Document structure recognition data

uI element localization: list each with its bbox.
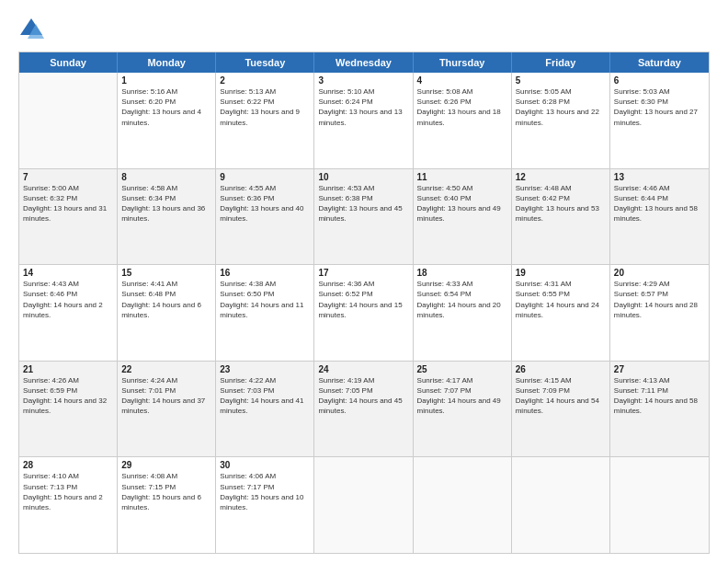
day-info: Sunrise: 4:38 AMSunset: 6:50 PMDaylight:… bbox=[220, 279, 310, 320]
calendar-header: SundayMondayTuesdayWednesdayThursdayFrid… bbox=[19, 52, 709, 73]
day-number: 1 bbox=[121, 75, 211, 86]
calendar-cell: 1 Sunrise: 5:16 AMSunset: 6:20 PMDayligh… bbox=[118, 73, 216, 168]
day-info: Sunrise: 4:48 AMSunset: 6:42 PMDaylight:… bbox=[516, 183, 606, 224]
day-number: 6 bbox=[614, 75, 705, 86]
calendar-cell: 27 Sunrise: 4:13 AMSunset: 7:11 PMDaylig… bbox=[610, 362, 709, 457]
calendar-cell: 26 Sunrise: 4:15 AMSunset: 7:09 PMDaylig… bbox=[512, 362, 610, 457]
calendar-cell: 25 Sunrise: 4:17 AMSunset: 7:07 PMDaylig… bbox=[414, 362, 512, 457]
header-day-sunday: Sunday bbox=[19, 52, 118, 73]
day-info: Sunrise: 4:43 AMSunset: 6:46 PMDaylight:… bbox=[23, 279, 113, 320]
calendar-cell: 21 Sunrise: 4:26 AMSunset: 6:59 PMDaylig… bbox=[19, 362, 118, 457]
day-number: 4 bbox=[417, 75, 507, 86]
logo bbox=[18, 17, 48, 42]
calendar-row-1: 7 Sunrise: 5:00 AMSunset: 6:32 PMDayligh… bbox=[19, 169, 709, 266]
calendar-body: 1 Sunrise: 5:16 AMSunset: 6:20 PMDayligh… bbox=[19, 73, 709, 553]
day-info: Sunrise: 4:17 AMSunset: 7:07 PMDaylight:… bbox=[417, 375, 507, 417]
day-info: Sunrise: 5:05 AMSunset: 6:28 PMDaylight:… bbox=[516, 86, 606, 128]
calendar-cell: 13 Sunrise: 4:46 AMSunset: 6:44 PMDaylig… bbox=[610, 169, 709, 265]
calendar-cell: 29 Sunrise: 4:08 AMSunset: 7:15 PMDaylig… bbox=[118, 457, 216, 553]
day-number: 27 bbox=[614, 364, 705, 374]
day-info: Sunrise: 5:16 AMSunset: 6:20 PMDaylight:… bbox=[121, 86, 211, 128]
day-info: Sunrise: 4:58 AMSunset: 6:34 PMDaylight:… bbox=[121, 183, 211, 224]
calendar-cell: 17 Sunrise: 4:36 AMSunset: 6:52 PMDaylig… bbox=[314, 265, 413, 361]
day-info: Sunrise: 4:06 AMSunset: 7:17 PMDaylight:… bbox=[220, 471, 310, 512]
calendar-cell: 20 Sunrise: 4:29 AMSunset: 6:57 PMDaylig… bbox=[610, 265, 709, 361]
day-number: 26 bbox=[516, 364, 606, 374]
calendar-cell bbox=[610, 457, 709, 553]
day-info: Sunrise: 5:10 AMSunset: 6:24 PMDaylight:… bbox=[318, 86, 408, 128]
calendar-cell: 11 Sunrise: 4:50 AMSunset: 6:40 PMDaylig… bbox=[414, 169, 512, 265]
calendar-row-3: 21 Sunrise: 4:26 AMSunset: 6:59 PMDaylig… bbox=[19, 362, 709, 458]
calendar-cell: 24 Sunrise: 4:19 AMSunset: 7:05 PMDaylig… bbox=[314, 362, 413, 457]
day-number: 2 bbox=[220, 75, 310, 86]
calendar-cell: 7 Sunrise: 5:00 AMSunset: 6:32 PMDayligh… bbox=[19, 169, 118, 265]
day-number: 13 bbox=[614, 172, 705, 182]
header-day-monday: Monday bbox=[118, 52, 216, 73]
header-day-saturday: Saturday bbox=[610, 52, 709, 73]
day-info: Sunrise: 4:41 AMSunset: 6:48 PMDaylight:… bbox=[121, 279, 211, 320]
day-number: 19 bbox=[516, 268, 606, 278]
day-number: 15 bbox=[121, 268, 211, 278]
calendar-cell: 6 Sunrise: 5:03 AMSunset: 6:30 PMDayligh… bbox=[610, 73, 709, 168]
day-number: 12 bbox=[516, 172, 606, 182]
header-day-friday: Friday bbox=[512, 52, 610, 73]
day-number: 5 bbox=[516, 75, 606, 86]
day-number: 30 bbox=[220, 460, 310, 470]
calendar-cell: 3 Sunrise: 5:10 AMSunset: 6:24 PMDayligh… bbox=[314, 73, 413, 168]
calendar-cell bbox=[414, 457, 512, 553]
day-number: 17 bbox=[318, 268, 408, 278]
calendar-cell: 16 Sunrise: 4:38 AMSunset: 6:50 PMDaylig… bbox=[216, 265, 314, 361]
day-number: 3 bbox=[318, 75, 408, 86]
day-number: 25 bbox=[417, 364, 507, 374]
day-info: Sunrise: 4:33 AMSunset: 6:54 PMDaylight:… bbox=[417, 279, 507, 320]
day-info: Sunrise: 4:15 AMSunset: 7:09 PMDaylight:… bbox=[516, 375, 606, 417]
calendar-cell: 15 Sunrise: 4:41 AMSunset: 6:48 PMDaylig… bbox=[118, 265, 216, 361]
calendar-cell bbox=[512, 457, 610, 553]
calendar-cell: 19 Sunrise: 4:31 AMSunset: 6:55 PMDaylig… bbox=[512, 265, 610, 361]
header bbox=[18, 17, 710, 42]
day-info: Sunrise: 5:03 AMSunset: 6:30 PMDaylight:… bbox=[614, 86, 705, 128]
logo-icon bbox=[18, 17, 44, 42]
day-number: 10 bbox=[318, 172, 408, 182]
day-number: 22 bbox=[121, 364, 211, 374]
page: SundayMondayTuesdayWednesdayThursdayFrid… bbox=[0, 0, 728, 563]
day-info: Sunrise: 4:31 AMSunset: 6:55 PMDaylight:… bbox=[516, 279, 606, 320]
calendar-cell: 5 Sunrise: 5:05 AMSunset: 6:28 PMDayligh… bbox=[512, 73, 610, 168]
header-day-thursday: Thursday bbox=[414, 52, 512, 73]
day-info: Sunrise: 4:29 AMSunset: 6:57 PMDaylight:… bbox=[614, 279, 705, 320]
day-info: Sunrise: 4:46 AMSunset: 6:44 PMDaylight:… bbox=[614, 183, 705, 224]
day-number: 11 bbox=[417, 172, 507, 182]
calendar-cell: 9 Sunrise: 4:55 AMSunset: 6:36 PMDayligh… bbox=[216, 169, 314, 265]
calendar-cell: 30 Sunrise: 4:06 AMSunset: 7:17 PMDaylig… bbox=[216, 457, 314, 553]
day-number: 16 bbox=[220, 268, 310, 278]
calendar-cell: 18 Sunrise: 4:33 AMSunset: 6:54 PMDaylig… bbox=[414, 265, 512, 361]
day-number: 23 bbox=[220, 364, 310, 374]
calendar-cell bbox=[314, 457, 413, 553]
day-number: 8 bbox=[121, 172, 211, 182]
day-info: Sunrise: 4:13 AMSunset: 7:11 PMDaylight:… bbox=[614, 375, 705, 417]
day-info: Sunrise: 5:00 AMSunset: 6:32 PMDaylight:… bbox=[23, 183, 113, 224]
day-info: Sunrise: 4:19 AMSunset: 7:05 PMDaylight:… bbox=[318, 375, 408, 417]
day-info: Sunrise: 4:26 AMSunset: 6:59 PMDaylight:… bbox=[23, 375, 113, 417]
day-info: Sunrise: 4:22 AMSunset: 7:03 PMDaylight:… bbox=[220, 375, 310, 417]
day-number: 24 bbox=[318, 364, 408, 374]
day-number: 20 bbox=[614, 268, 705, 278]
day-info: Sunrise: 4:24 AMSunset: 7:01 PMDaylight:… bbox=[121, 375, 211, 417]
day-number: 28 bbox=[23, 460, 113, 470]
day-info: Sunrise: 4:36 AMSunset: 6:52 PMDaylight:… bbox=[318, 279, 408, 320]
day-number: 9 bbox=[220, 172, 310, 182]
day-info: Sunrise: 4:08 AMSunset: 7:15 PMDaylight:… bbox=[121, 471, 211, 512]
calendar-cell: 8 Sunrise: 4:58 AMSunset: 6:34 PMDayligh… bbox=[118, 169, 216, 265]
day-number: 21 bbox=[23, 364, 113, 374]
calendar-row-2: 14 Sunrise: 4:43 AMSunset: 6:46 PMDaylig… bbox=[19, 265, 709, 362]
calendar-cell: 28 Sunrise: 4:10 AMSunset: 7:13 PMDaylig… bbox=[19, 457, 118, 553]
day-info: Sunrise: 4:55 AMSunset: 6:36 PMDaylight:… bbox=[220, 183, 310, 224]
calendar-cell: 2 Sunrise: 5:13 AMSunset: 6:22 PMDayligh… bbox=[216, 73, 314, 168]
day-number: 18 bbox=[417, 268, 507, 278]
day-info: Sunrise: 4:10 AMSunset: 7:13 PMDaylight:… bbox=[23, 471, 113, 512]
calendar-row-4: 28 Sunrise: 4:10 AMSunset: 7:13 PMDaylig… bbox=[19, 457, 709, 553]
calendar-cell: 12 Sunrise: 4:48 AMSunset: 6:42 PMDaylig… bbox=[512, 169, 610, 265]
day-info: Sunrise: 4:50 AMSunset: 6:40 PMDaylight:… bbox=[417, 183, 507, 224]
calendar-cell: 22 Sunrise: 4:24 AMSunset: 7:01 PMDaylig… bbox=[118, 362, 216, 457]
calendar-cell: 4 Sunrise: 5:08 AMSunset: 6:26 PMDayligh… bbox=[414, 73, 512, 168]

TASK ITEM: Please tally the lines in the data above containing the string "logo", and give the number alone.

REPLY TO THE TASK: 2